Setting Up the Notion Integration
Connecting Notion to your build process requires several steps. Complete them in order.
Step 1: Create the Integration
- Go to https://www.notion.com/my-integrations
- Click + New integration
- Give it a name (e.g., "Design Tokens Sync")
- Select your workspace
- Under Capabilities, make sure "Read content" is checked
- Click Save
- Copy your Internal Integration Token (the long string starting with
ntn_) - Store this securely, it's your API key for accessing Notion
After creating the integration, you'll see the integration details page where you can copy your Internal Integration Token.

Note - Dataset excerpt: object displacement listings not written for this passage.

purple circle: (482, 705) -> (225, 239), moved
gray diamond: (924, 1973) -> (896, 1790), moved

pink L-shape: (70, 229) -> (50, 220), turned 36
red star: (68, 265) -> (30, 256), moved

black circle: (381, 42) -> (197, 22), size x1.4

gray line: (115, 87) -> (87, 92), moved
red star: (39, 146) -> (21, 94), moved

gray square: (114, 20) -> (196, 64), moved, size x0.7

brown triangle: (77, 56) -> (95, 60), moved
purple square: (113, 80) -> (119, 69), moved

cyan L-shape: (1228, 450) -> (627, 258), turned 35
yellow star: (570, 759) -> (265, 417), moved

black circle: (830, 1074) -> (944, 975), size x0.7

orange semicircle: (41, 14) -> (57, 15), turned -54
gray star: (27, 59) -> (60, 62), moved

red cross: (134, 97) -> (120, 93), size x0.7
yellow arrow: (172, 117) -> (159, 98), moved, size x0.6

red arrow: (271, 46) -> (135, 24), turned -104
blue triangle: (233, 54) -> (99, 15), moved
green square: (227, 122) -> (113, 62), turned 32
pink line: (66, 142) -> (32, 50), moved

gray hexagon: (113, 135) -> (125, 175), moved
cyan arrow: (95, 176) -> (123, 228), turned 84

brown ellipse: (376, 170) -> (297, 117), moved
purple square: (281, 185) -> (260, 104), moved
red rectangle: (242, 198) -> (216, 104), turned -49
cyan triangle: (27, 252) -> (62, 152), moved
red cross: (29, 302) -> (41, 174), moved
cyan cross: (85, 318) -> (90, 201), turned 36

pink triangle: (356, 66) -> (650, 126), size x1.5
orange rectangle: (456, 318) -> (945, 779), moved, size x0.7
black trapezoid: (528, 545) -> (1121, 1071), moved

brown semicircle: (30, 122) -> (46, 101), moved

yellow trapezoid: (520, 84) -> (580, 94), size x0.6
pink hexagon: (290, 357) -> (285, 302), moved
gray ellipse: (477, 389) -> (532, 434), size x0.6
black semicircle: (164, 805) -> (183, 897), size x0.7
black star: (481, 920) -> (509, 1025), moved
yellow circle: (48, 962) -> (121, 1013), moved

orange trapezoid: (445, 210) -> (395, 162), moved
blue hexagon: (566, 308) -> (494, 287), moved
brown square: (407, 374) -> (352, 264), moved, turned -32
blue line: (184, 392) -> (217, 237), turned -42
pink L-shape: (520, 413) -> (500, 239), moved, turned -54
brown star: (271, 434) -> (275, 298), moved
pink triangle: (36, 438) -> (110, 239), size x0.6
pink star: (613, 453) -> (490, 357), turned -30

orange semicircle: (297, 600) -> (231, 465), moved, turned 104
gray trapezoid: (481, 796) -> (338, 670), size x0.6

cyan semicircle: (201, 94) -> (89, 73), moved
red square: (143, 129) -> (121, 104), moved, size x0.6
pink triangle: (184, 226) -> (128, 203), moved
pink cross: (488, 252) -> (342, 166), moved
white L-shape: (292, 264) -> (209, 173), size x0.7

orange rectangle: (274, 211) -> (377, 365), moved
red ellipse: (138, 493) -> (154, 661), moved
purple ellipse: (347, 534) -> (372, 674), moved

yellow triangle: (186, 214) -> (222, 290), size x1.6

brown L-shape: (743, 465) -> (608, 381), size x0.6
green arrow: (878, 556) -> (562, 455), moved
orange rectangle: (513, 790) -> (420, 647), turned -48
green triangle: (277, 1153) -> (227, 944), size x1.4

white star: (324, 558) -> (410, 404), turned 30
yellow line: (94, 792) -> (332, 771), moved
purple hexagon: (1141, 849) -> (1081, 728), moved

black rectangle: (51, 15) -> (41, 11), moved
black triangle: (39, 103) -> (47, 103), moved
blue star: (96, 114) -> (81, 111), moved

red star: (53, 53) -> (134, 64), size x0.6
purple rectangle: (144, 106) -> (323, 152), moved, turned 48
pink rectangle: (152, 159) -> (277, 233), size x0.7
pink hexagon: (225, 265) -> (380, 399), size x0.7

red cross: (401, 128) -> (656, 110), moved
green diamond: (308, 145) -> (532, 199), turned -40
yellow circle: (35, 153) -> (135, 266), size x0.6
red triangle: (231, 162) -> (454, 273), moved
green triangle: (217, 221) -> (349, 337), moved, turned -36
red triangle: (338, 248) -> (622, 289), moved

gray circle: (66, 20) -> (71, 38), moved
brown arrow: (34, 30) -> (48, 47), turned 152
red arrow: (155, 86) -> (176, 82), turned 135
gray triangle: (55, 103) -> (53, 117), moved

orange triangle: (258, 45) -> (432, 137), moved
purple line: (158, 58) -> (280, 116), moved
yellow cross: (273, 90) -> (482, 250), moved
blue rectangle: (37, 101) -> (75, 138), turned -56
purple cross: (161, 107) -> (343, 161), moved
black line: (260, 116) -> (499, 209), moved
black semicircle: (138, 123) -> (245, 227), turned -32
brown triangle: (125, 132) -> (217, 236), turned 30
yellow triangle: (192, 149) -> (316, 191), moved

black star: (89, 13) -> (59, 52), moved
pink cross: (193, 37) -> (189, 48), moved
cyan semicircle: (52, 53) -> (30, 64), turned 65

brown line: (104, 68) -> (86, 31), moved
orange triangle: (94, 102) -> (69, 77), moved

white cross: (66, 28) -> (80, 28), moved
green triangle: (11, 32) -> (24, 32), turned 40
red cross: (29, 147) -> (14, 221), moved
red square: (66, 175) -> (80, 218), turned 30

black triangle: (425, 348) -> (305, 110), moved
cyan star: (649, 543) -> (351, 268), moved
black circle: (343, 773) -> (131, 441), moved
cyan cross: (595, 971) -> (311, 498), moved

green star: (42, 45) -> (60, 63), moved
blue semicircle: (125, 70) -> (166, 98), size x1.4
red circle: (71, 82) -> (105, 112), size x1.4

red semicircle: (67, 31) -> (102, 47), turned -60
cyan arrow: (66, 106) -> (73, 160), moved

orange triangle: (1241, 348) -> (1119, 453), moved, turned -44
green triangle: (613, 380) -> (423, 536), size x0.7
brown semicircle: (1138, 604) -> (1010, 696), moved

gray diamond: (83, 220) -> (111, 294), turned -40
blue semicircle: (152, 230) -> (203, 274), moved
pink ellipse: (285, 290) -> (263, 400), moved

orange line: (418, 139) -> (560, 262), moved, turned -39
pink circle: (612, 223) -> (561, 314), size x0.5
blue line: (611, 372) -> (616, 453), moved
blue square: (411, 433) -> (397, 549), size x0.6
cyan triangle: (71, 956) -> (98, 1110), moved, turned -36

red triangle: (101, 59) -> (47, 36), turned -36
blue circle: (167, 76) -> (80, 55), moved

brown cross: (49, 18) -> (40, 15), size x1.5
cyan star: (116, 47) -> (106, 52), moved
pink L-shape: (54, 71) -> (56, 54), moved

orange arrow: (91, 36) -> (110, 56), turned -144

Step 2: Get Your Database ID
You need the actual database ID, not the parent page ID.
- Open your Notion database (the table view)
- Copy the URL from your browser
- It looks like:
https://www.notion.so/abc123def456ghi789jkl?v=xyz&t=123 - The database ID is the part before the
?v=(the long hex string) - Save this ID
Step 3: Connect the Integration to Your Database
This step is critical, skipping it causes "database not found" errors.
- Open your Notion database
- Click the ā¢ā¢ā¢ menu in the top right corner
- Scroll to Connections
- Click + Add connections (or Confirm access if shown)
- Select your integration name
- Confirm access
From the menu, select + Add connections to grant your integration access to this specific database.
The integration now has permission to read from that database. Without this, the API will reject all requests with a 404 error.
Step 4: Set Up Your Development Environment
Now that your Notion integration is configured, let's set up your local development environment.
First, install the required npm packages:
npm install @notionhq/client style-dictionary dotenv nodemonCreate a .env file in your project root with your Notion credentials:
NOTION_TOKEN=ntn_your_long_token_here
NOTION_DATABASE_ID=abc123def456ghi789jklMake sure your package.json has "type": "module" so you can use ES modules:
{
"type": "module",
"name": "design-tokens",
"version": "1.0.0",
...
}That's it! You're ready to sync.
Fetching Tokens from Notion
Create a file called fetch-tokens.js that pulls approved tokens from Notion and generates a JSON file for Style Dictionary.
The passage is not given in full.